Em um movimento liderado pela Aliança pela Alimentação Adequada e Saudável, mais de 80 mil cidadãos declararam o seu apoio a esse modelo. Todos eles querem fazer valer o seu direito à informação clara e precisa nos rótulos dos alimentos. Mais de 30 organizações também apoiam a proposta e 26 especialistas e pesquisadores, referências mundiais em obesidade, diabetes e nutrição em saúde pública, publicaram uma carta aberta endossando o uso dos triângulos.

Nos últimos quatro anos, a Anvisa colheu essas e outras evidências e sugestões, conferindo ao processo regulatório o rigor e a celeridade necessários. A independência e a seriedade da agência precisam ser reconhecidas.
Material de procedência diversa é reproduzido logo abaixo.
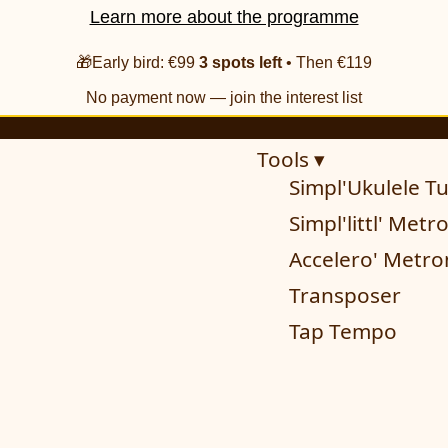
Learn more about the programme
🎁Early bird: €99
3 spots left
• Then €119
No payment now — join the interest list
Tools ▾
Simpl'Ukulele T
Simpl'littl' Met
Accelero' Metr
Transposer
Tap Tempo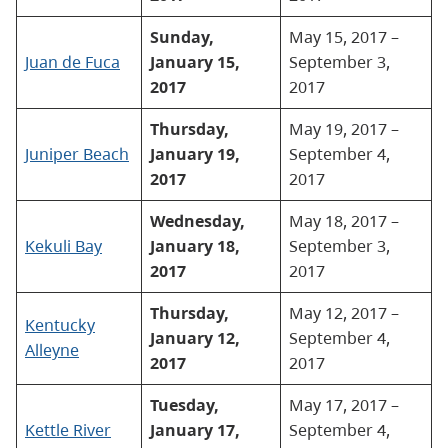
Sunday,
May 15, 2017 –
Juan de Fuca
January 15,
September 3,
2017
2017
Thursday,
May 19, 2017 –
Juniper Beach
January 19,
September 4,
2017
2017
Wednesday,
May 18, 2017 –
Kekuli Bay
January 18,
September 3,
2017
2017
Thursday,
May 12, 2017 –
Kentucky
January 12,
September 4,
Alleyne
2017
2017
Tuesday,
May 17, 2017 –
Kettle River
January 17,
September 4,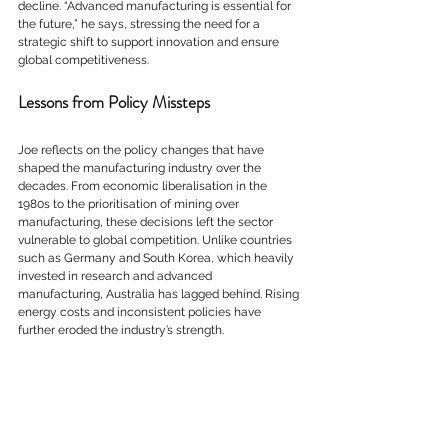
decline. “Advanced manufacturing is essential for 
the future,” he says, stressing the need for a 
strategic shift to support innovation and ensure 
global competitiveness.
Lessons from Policy Missteps
Joe reflects on the policy changes that have 
shaped the manufacturing industry over the 
decades. From economic liberalisation in the 
1980s to the prioritisation of mining over 
manufacturing, these decisions left the sector 
vulnerable to global competition. Unlike countries 
such as Germany and South Korea, which heavily 
invested in research and advanced 
manufacturing, Australia has lagged behind. Rising 
energy costs and inconsistent policies have 
further eroded the industry’s strength.
The Future of Australian Manufacturing
Despite these challenges, Joe remains optimistic 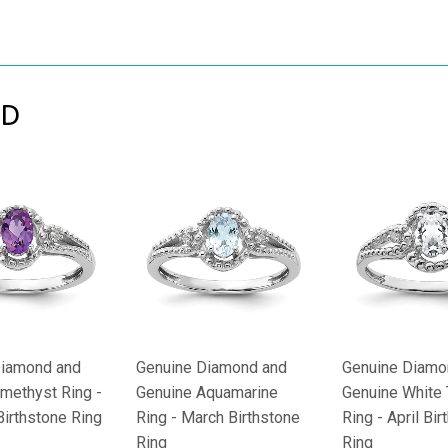
ND
Diamond and
Genuine Diamond and
Genuine Diamo
methyst Ring -
Genuine Aquamarine
Genuine White
Birthstone Ring
Ring - March Birthstone
Ring - April Bi
Ring
Ring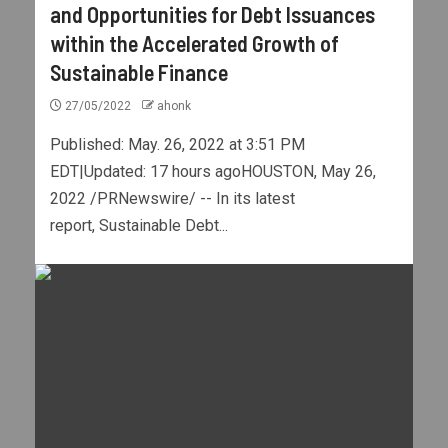
and Opportunities for Debt Issuances
within the Accelerated Growth of
Sustainable Finance
27/05/2022
ahonk
Published: May. 26, 2022 at 3:51 PM
EDT|Updated: 17 hours agoHOUSTON, May 26,
2022 /PRNewswire/ -- In its latest
report, Sustainable Debt...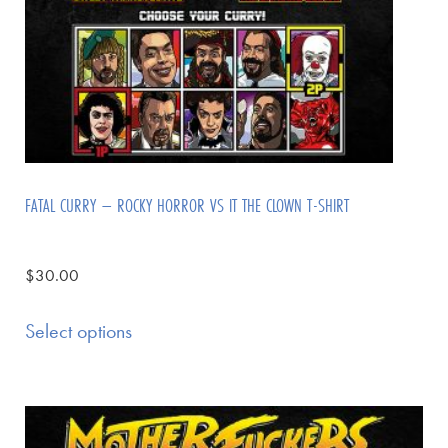
FATAL CURRY – ROCKY HORROR VS IT THE CLOWN T-SHIRT
$
30.00
Select options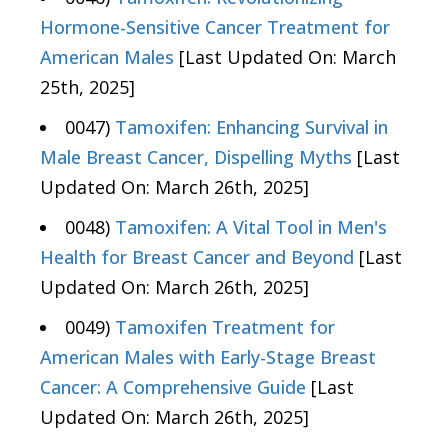
Hormone-Sensitive Cancer Treatment for
American Males
[Last Updated On: March
25th, 2025]
0047)
Tamoxifen: Enhancing Survival in
Male Breast Cancer, Dispelling Myths
[Last
Updated On: March 26th, 2025]
0048)
Tamoxifen: A Vital Tool in Men's
Health for Breast Cancer and Beyond
[Last
Updated On: March 26th, 2025]
0049)
Tamoxifen Treatment for
American Males with Early-Stage Breast
Cancer: A Comprehensive Guide
[Last
Updated On: March 26th, 2025]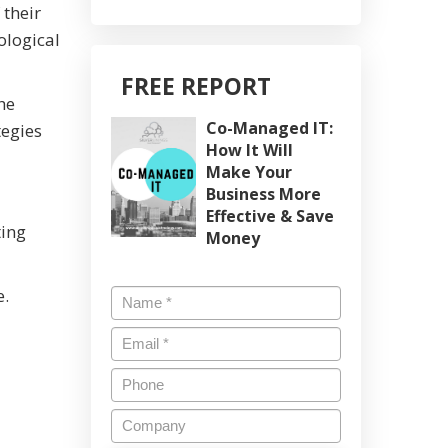
 their
ological
FREE REPORT
he
Co-Managed IT:
tegies
How It Will
Make Your
Business More
Effective & Save
ting
Money
e.
Name
*
Email
*
Phone
Company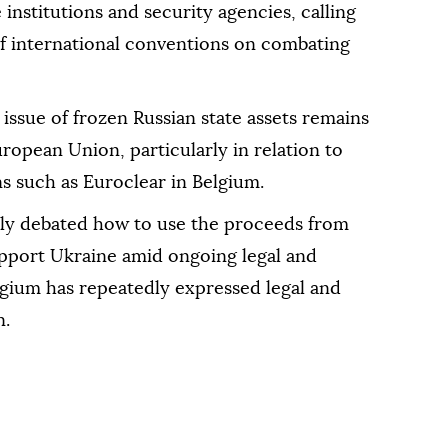
 institutions and security agencies, calling
 of international conventions on combating
issue of frozen Russian state assets remains
European Union, particularly in relation to
ons such as Euroclear in Belgium.
ly debated how to use the proceeds from
upport Ukraine amid ongoing legal and
lgium has repeatedly expressed legal and
n.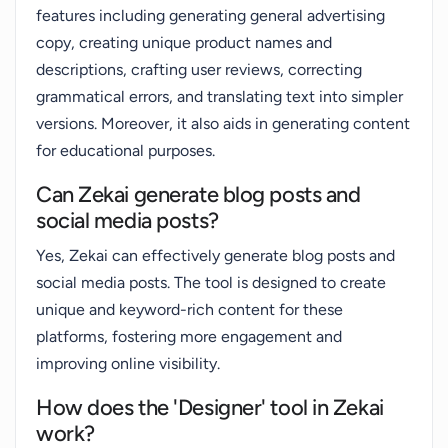
features including generating general advertising
copy, creating unique product names and
descriptions, crafting user reviews, correcting
grammatical errors, and translating text into simpler
versions. Moreover, it also aids in generating content
for educational purposes.
Can Zekai generate blog posts and
social media posts?
Yes, Zekai can effectively generate blog posts and
social media posts. The tool is designed to create
unique and keyword-rich content for these
platforms, fostering more engagement and
improving online visibility.
How does the 'Designer' tool in Zekai
work?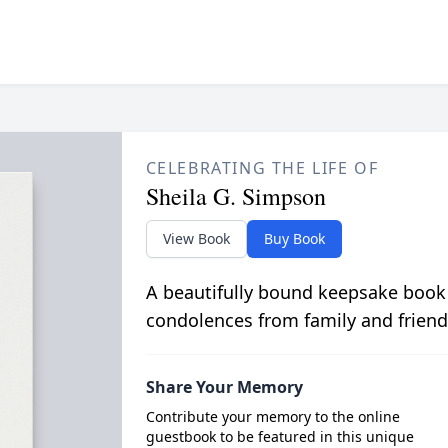
CELEBRATING THE LIFE OF
Sheila G. Simpson
View Book
Buy Book
A beautifully bound keepsake book
condolences from family and friend
Share Your Memory
Contribute your memory to the online
guestbook to be featured in this unique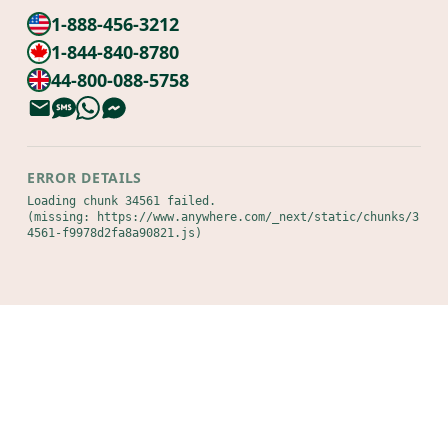
1-888-456-3212
1-844-840-8780
44-800-088-5758
ERROR DETAILS
Loading chunk 34561 failed.

(missing: https://www.anywhere.com/_next/static/chunks/3
4561-f9978d2fa8a90821.js)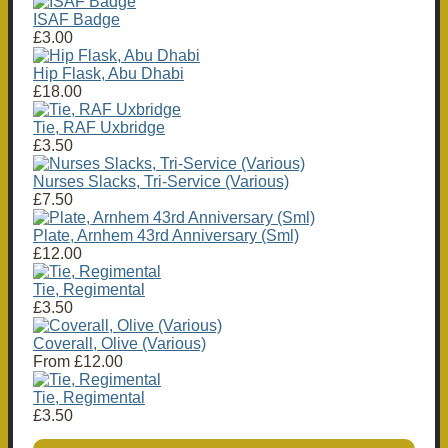
ISAF Badge
£3.00
Hip Flask, Abu Dhabi
£18.00
Tie, RAF Uxbridge
£3.50
Nurses Slacks, Tri-Service (Various)
£7.50
Plate, Arnhem 43rd Anniversary (Sml)
£12.00
Tie, Regimental
£3.50
Coverall, Olive (Various)
From
£12.00
Tie, Regimental
£3.50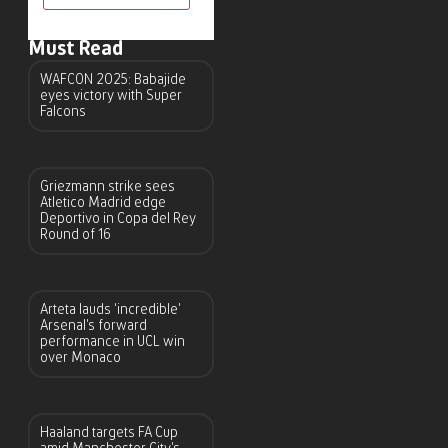
Must Read
WAFCON 2025: Babajide
eyes victory with Super
Falcons
Griezmann strike sees
Atletico Madrid edge
Deportivo in Copa del Rey
Round of 16
Arteta lauds ‘incredible’
Arsenal’s forward
performance in UCL win
over Monaco
Haaland targets FA Cup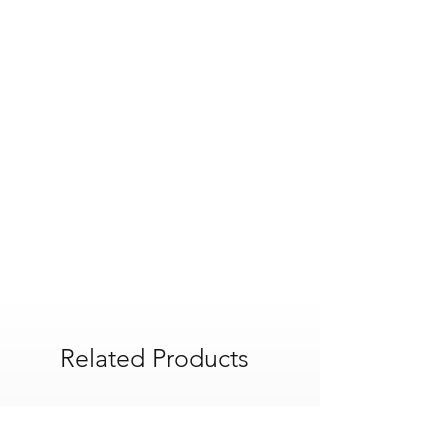
Related Products
POA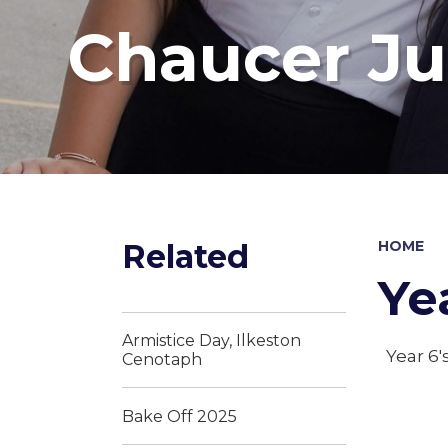
Chaucer Ju
Related
HOME
Ye
Armistice Day, Ilkeston
Year 6'
Cenotaph
Bake Off 2025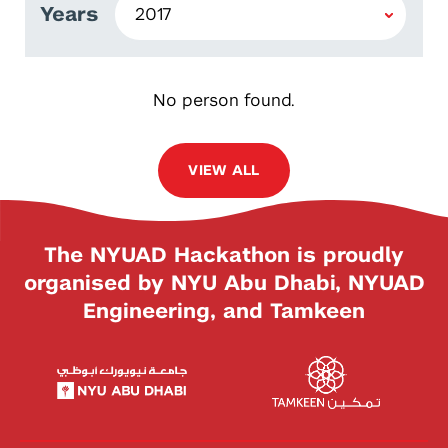
Years
No person found.
VIEW ALL
The NYUAD Hackathon is proudly
organised by NYU Abu Dhabi, NYUAD
Engineering, and Tamkeen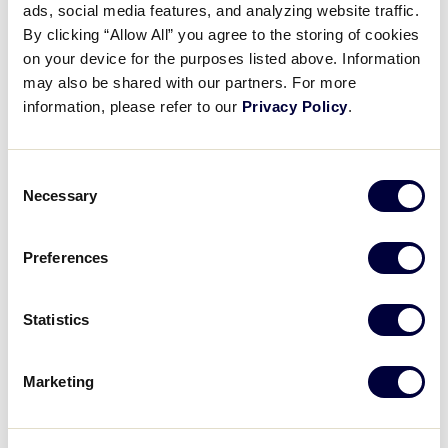
ads, social media features, and analyzing website traffic.
Rule 5
Explaining the importance of a live ball.
By clicking “Allow All” you agree to the storing of cookies
on your device for the purposes listed above. Information
may also be shared with our partners. For more
information, please refer to our
Privacy Policy
.
REGISTER FOR THE WEBINAR
Consent
Necessary
Selection
Details
Preferences
Date:
March 7, 2021
Time:
Statistics
7:30 pm - 8:05 pm
Event Categories:
Umpire Training
,
Webinar
Event Tags:
2021
Marketing
Website:
https://littleleagueevents.webex.com/littlele
agueevents/onstage/g.php?MTID=e1f8c3a9935686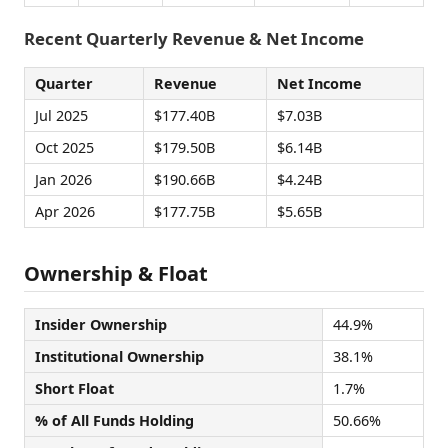
Recent Quarterly Revenue & Net Income
Quarter
Revenue
Net Income
Jul 2025
$177.40B
$7.03B
Oct 2025
$179.50B
$6.14B
Jan 2026
$190.66B
$4.24B
Apr 2026
$177.75B
$5.65B
Ownership & Float
Insider Ownership
44.9%
Institutional Ownership
38.1%
Short Float
1.7%
% of All Funds Holding
50.66%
Agora, esperamos que o processo seja concluído ainda este ano, em 2018, e que o prazo de adequação para as empresas seja o mais breve possível.

Como temos feito incansavelmente ao longo do último ano, lembramos que neste debate o ponto de vista mais relevante é o do consumidor. Ter acesso a informações claras e precisas é um direito, principalmente quando está em jogo a saúde e o bem-estar. A epidemia da obesidade é uma realidade: mais de 50% da população adulta brasileira enfrenta o sobrepeso. Na faixa etária dos cinco a nove anos, 34% das crianças estão acima do peso.

Não há dúvidas de que se trata de um problema complexo e multifatorial, que exige um enfrentamento diversificado. Os rótulos sozinhos não trazem a solução, mas o direito à informação constitui parte fundamental dessa equação.

Ana Paula Bortoletto é nutricionista, doutora em saúde pública pela USP, líder do Programa de Alimentação Saudável e Sustentável do Idec e membro do Comitê Gestor da Aliança pela Alimentação Adequada e Saudável.